Class A softball final a family affair

WEST FARGO – Bishop Ryan assistant softball coach Erin Loucks smiled wide, but refused to acknowledge that it just may feel good to beat her father’s West Fargo team in tonight’s Class A softball state championship.

“Not gonna say that,” Loucks said before Ryan’s semifinal game Friday.

Her father, Pat Johnson, has guided the Packers to 15 straight championships, including the first four since the sport was sanctioned by the North Dakota High School Activities Association in 2009.

Loucks said her father, 51, has been “very sportsmanlike” toward Ryan this week and assisted the team in getting field time. The 24-year-old West Fargo graduate (2006) is not afraid to give him grief though. In fact, playful banter is commonplace in their relationship.

“It’s actually funny ’cause we demean ourselves,” Loucks said. “So we have a contest to see who can make themselves look and feel the worst and whoever wins that wins the contest and then it’s over because we’re laughing too much.”

There won’t be much laughing during tonight’s game, but family gamesmanship could be on full display.

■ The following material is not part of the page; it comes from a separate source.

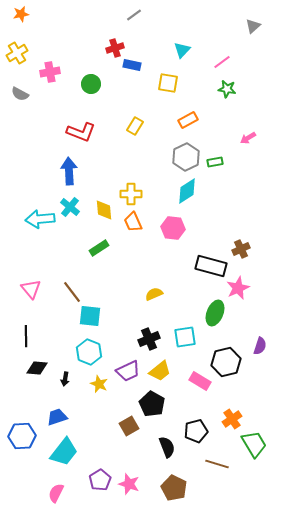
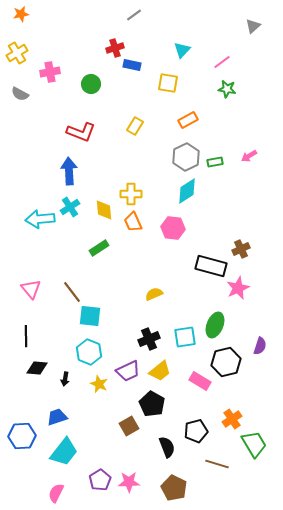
pink arrow at (248, 138): moved 1 px right, 18 px down
cyan cross at (70, 207): rotated 18 degrees clockwise
green ellipse at (215, 313): moved 12 px down
pink star at (129, 484): moved 2 px up; rotated 20 degrees counterclockwise
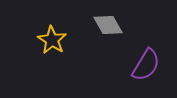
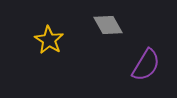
yellow star: moved 3 px left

“(Loucks) knows a little bit about their program,” Ryan coach Julie Stewart said. “If it’s an advantage, maybe, but, you know, maybe she thinks a little bit like he does, so she can maybe think ahead of what he may do here or what he does do.

“But he also may counter that with ‘This is what she’ll think I’ll do.’ “

Loucks, the director of human resources at ManorCare, moved to Minot a year ago. The Concordia College (Minn.) alum was holding pitching lessons with a student in Lansford, whose father is a friend of fellow Ryan assistant Steve Lipp.

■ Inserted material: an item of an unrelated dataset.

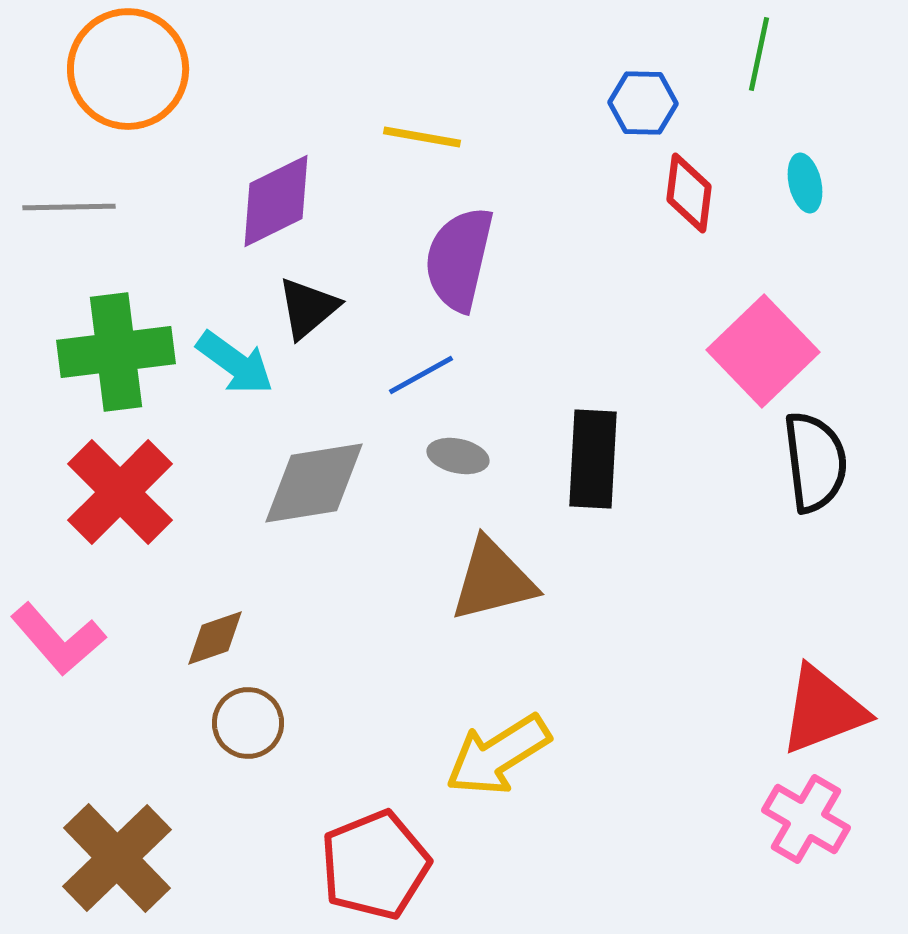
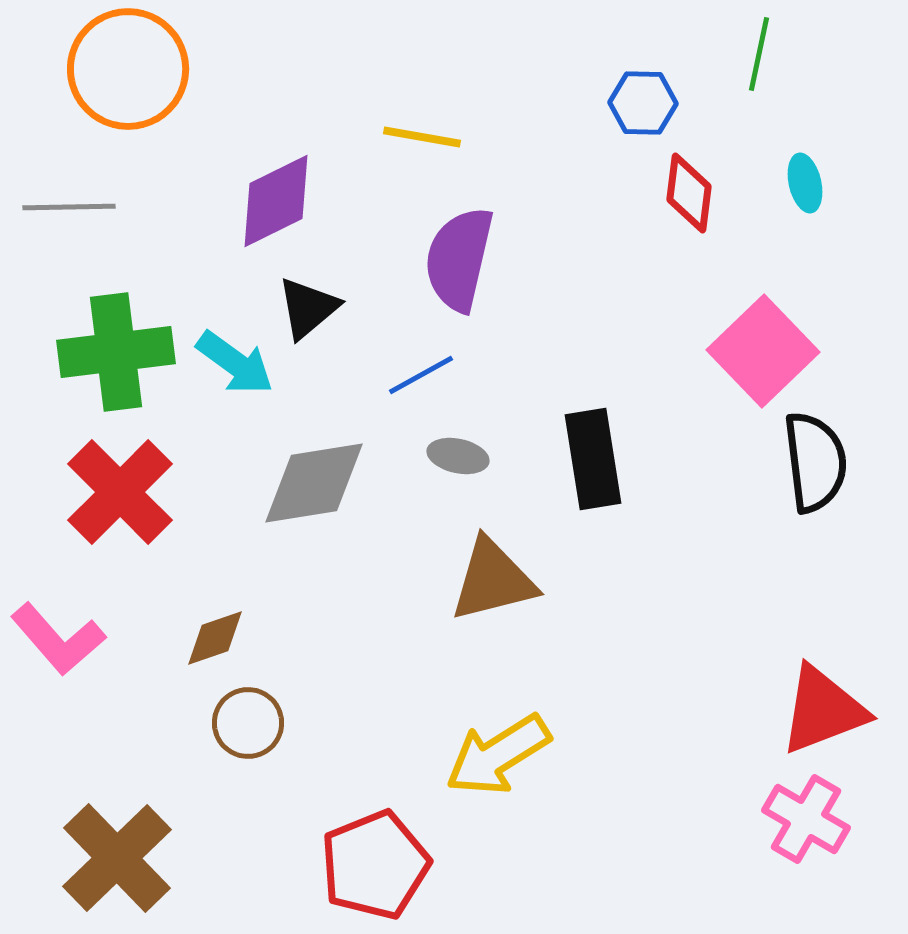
black rectangle: rotated 12 degrees counterclockwise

“Sometimes it’s hard to go against your (former) team, but it’s all for a good cause,” Loucks said. “It’s softball. Gotta love that.”

If Ryan pulls out the win and avenges last year’s 1-0 loss to West Fargo in the championship, Loucks probably won’t rub it in too much.

“He taught me everything I know, so to use that to help another team is very great,” she said.

“It’s always about the sport and making sure that you’re playing and every team plays their hardest and whoever comes out, comes out. And he respects that and I respect that and it will be a little hard at first, but we’ll get over it.”

Johnson was taking the all-business approach after the Packers’ walk-off win over Bismarck Century in the first semifinal.

“It’s just another team. We played them last year,” he said. “They’re a good team, so I’m focusing on their pitchers and their hitters and their fielding. So to tell you the truth, it doesn’t matter who’s coaching. … I think she’s the trash talker. I’m trying to be nice and mellow, but she keeps trash-talking me.”

Then his daughter walked by: “He’s a liar. Everything he says. He’s such a liar.”

Said Johnson: “I said you were the greatest thing I ever had.”